DARK NIGHT (Tim Sutton). 85 minutes. Opens Monday (February 27). See listing. Rating: NN
Tim Sutton brought Dark Night to Sundance in January 2016, less than four years after James Holmes opened fire on an Aurora, Colorado, audience watching The Dark Knight Rises. I don’t know that it was too soon for a film dramatizing those events, but I do know that this particular work could have used a little more thought.
Dark Night is an arm’s-length dramatization rather than a docudrama – an abstracted, sombre study of ordinary people in a nondescript American suburb drifting through their day, all but one unaware of the carnage to come.

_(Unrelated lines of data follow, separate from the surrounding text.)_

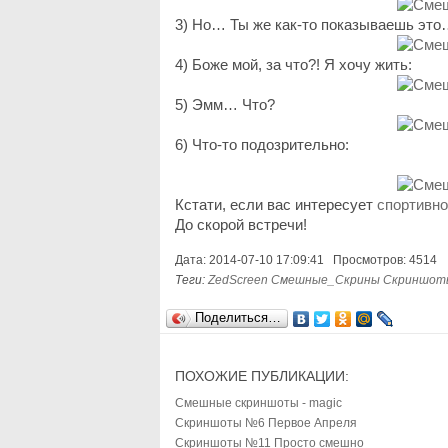
3) Но… Ты же как-то показываешь эт
4) Боже мой, за что?! Я хочу жить:
5) Эмм… Что?
6) Что-то подозрительно:
Кстати, если вас интересует
спортивно
До скорой встречи!
Дата: 2014-07-10 17:09:41 Просмотров: 4514
Теги:
ZedScreen
Смешные_Скрины
Скриншот
Поделиться…
ПОХОЖИЕ ПУБЛИКАЦИИ:
Смешные скриншоты - magic
Скриншоты №6 Первое Апреля
Скриншоты №11 Просто смешно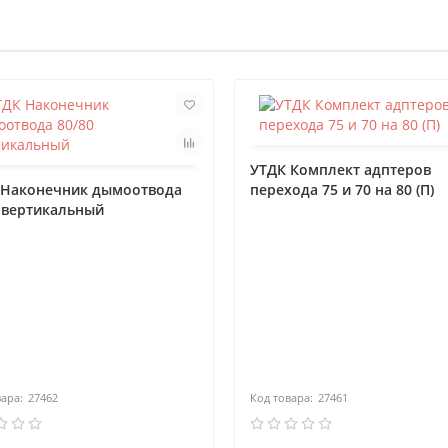
УТДК Комплект адптеров
 Наконечник дымоотвода
перехода 75 и 70 на 80 (П)
 вертикальный
27462
27461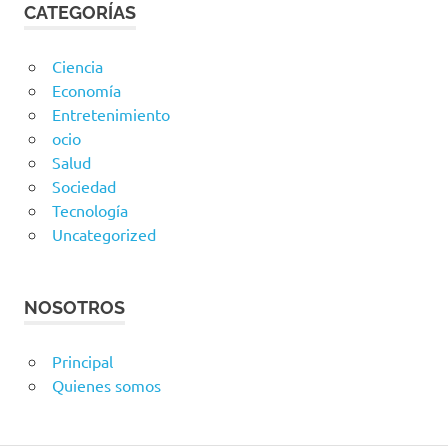
CATEGORÍAS
Ciencia
Economía
Entretenimiento
ocio
Salud
Sociedad
Tecnología
Uncategorized
NOSOTROS
Principal
Quienes somos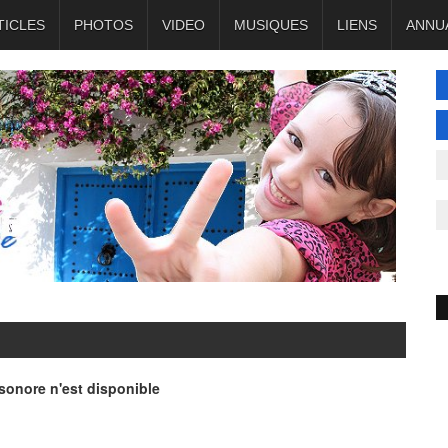
TICLES
PHOTOS
VIDEO
MUSIQUES
LIENS
ANNU
onore n'est disponible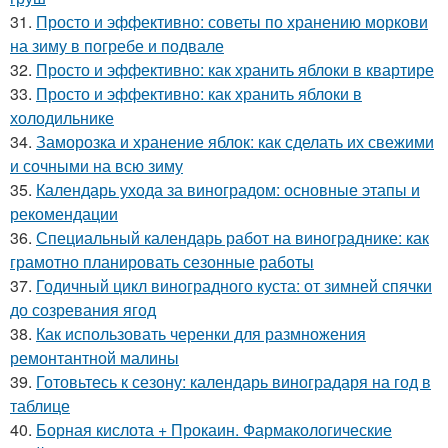
31.
Просто и эффективно: советы по хранению моркови
на зиму в погребе и подвале
32.
Просто и эффективно: как хранить яблоки в квартире
33.
Просто и эффективно: как хранить яблоки в
холодильнике
34.
Заморозка и хранение яблок: как сделать их свежими
и сочными на всю зиму
35.
Календарь ухода за виноградом: основные этапы и
рекомендации
36.
Специальный календарь работ на винограднике: как
грамотно планировать сезонные работы
37.
Годичный цикл виноградного куста: от зимней спячки
до созревания ягод
38.
Как использовать черенки для размножения
ремонтантной малины
39.
Готовьтесь к сезону: календарь виноградаря на год в
таблице
40.
Борная кислота + Прокаин. Фармакологические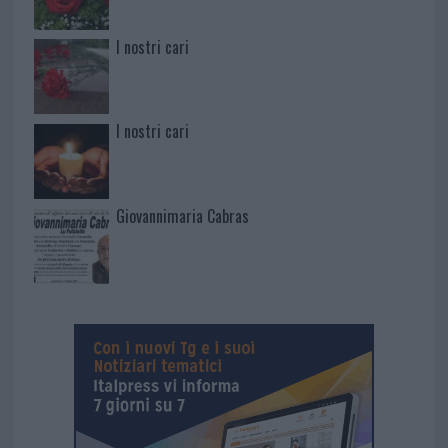
I nostri cari
I nostri cari
Giovannimaria Cabras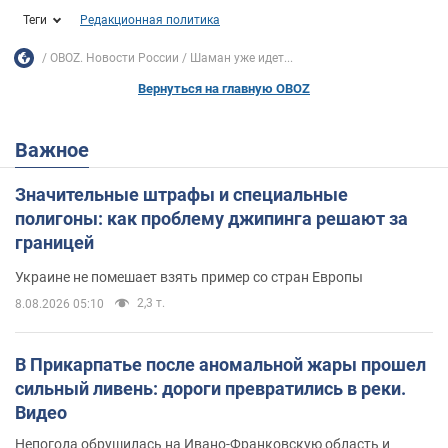
Теги
Редакционная политика
OBOZ. Новости России
Шаман уже идет...
Вернуться на главную OBOZ
Важное
Значительные штрафы и специальные
полигоны: как проблему джипинга решают за
границей
Украине не помешает взять пример со стран Европы
2,3 т.
8.08.2026 05:10
В Прикарпатье после аномальной жары прошел
сильный ливень: дороги превратились в реки.
Видео
Непогода обрушилась на Ивано-Франковскую область и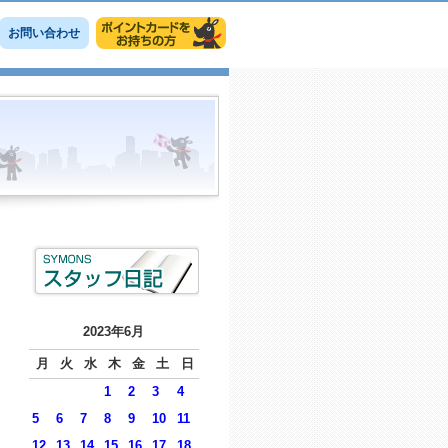
お問い合わせ
2023年6月
月
火
水
木
金
土
日
1
2
3
4
5
6
7
8
9
10
11
12
13
14
15
16
17
18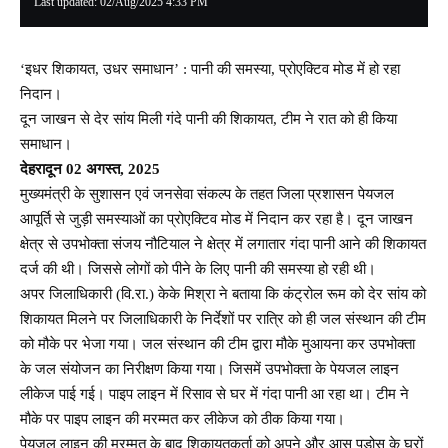
Last updated: 02/Aug/2025 4:33 PM
‘इधर शिकायत, उधर समाधान’ : पानी की समस्या, प्रोएक्टिव मोड में हो रहा
निदान।
दून जाखन से देर सांय मिली गंदे पानी की शिकायत, टीम ने रात को ही किया
समाधान।
देहरादून 02 अगस्त, 2025
मुख्यमंत्री के सुशासन एवं जनसेवा संकल्प के तहत जिला प्रशासन पेयजल
आपूर्ति से जुड़ी समस्याओं का प्रोएक्टिव मोड में निदान कर रहा है। दून जाखन
क्षेत्र से उपभोक्ता संजय नौटियाल ने क्षेत्र में लगातार गंदा पानी आने की शिकायत
दर्ज की थी। जिससे लोगों को पीने के लिए पानी की समस्या हो रही थी।
अपर जिलाधिकारी (वि.रा.) केके मिश्रा ने बताया कि कंट्रोल रूम को देर सांय को
शिकायत मिलने पर जिलाधिकारी के निर्देशों पर रात्रि को ही जल संस्थान की टीम
को मौके पर भेजा गया। जल संस्थान की टीम द्वारा मौके मुआयना कर उपभोक्ता
के जल संयोजन का निरीक्षण किया गया। जिसमें उपभोक्ता के पेयजल लाइन
लीकेज पाई गई। पाइप लाइन में रिसाव से घर में गंदा पानी आ रहा था। टीम ने
मौके पर पाइप लाइन की मरम्मत कर लीकेज को ठीक किया गया।
पेयजल लाइन की मरम्मत के बाद शिकायतकर्ता को अपने और आस पडोस के घरों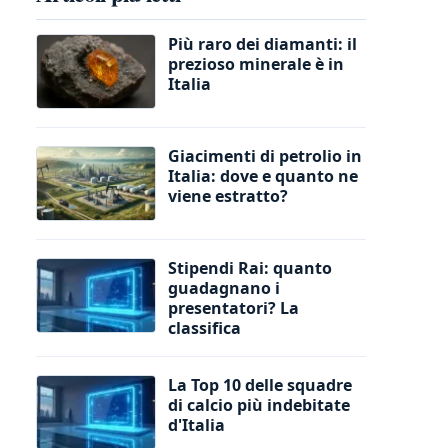
Più raro dei diamanti: il
prezioso minerale è in
Italia
Giacimenti di petrolio in
Italia: dove e quanto ne
viene estratto?
Stipendi Rai: quanto
guadagnano i
presentatori? La
classifica
La Top 10 delle squadre
di calcio più indebitate
d'Italia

Sutton, who made the American indies Pavilion and Memphis, borrows the floating camera and moody haze of Gus Van Sant’s Elephant, which similarly imagined the hours before the Columbine massacre. It’s an understandable, even organic lift, and Sutton’s previous films drew comparisons to Van Sant’s gauzy meditations like Last Days and Paranoid Park.
But having appropriated those tools, Sutton immediately blunts their impact, defusing potentially tense or thoughtful moments by drowning them in an emo soundtrack by Montreal singer/songwriter Maica Armata or clumsily attempting to position multiple characters as potential gunmen before revealing the actual shooter.
In an especially irritating meta flourish, Sutton creates distance from the Aurora massacre by having a character watch TV news footage of the aftermath, suggesting that this event is a separate occurrence – which only confuses things further as the movie’s trajectory heads toward that midnight screening.
For every moment that’s cinematic and powerful – like a recurring shot of a parking lot light tower that resembles the Joker’s jagged smile, or a casual guitar practice that takes a nerve-shredding turn – there are two others that just fall flat. There’s a difference between ambiguity and frustration, and Dark Night falls on the wrong side.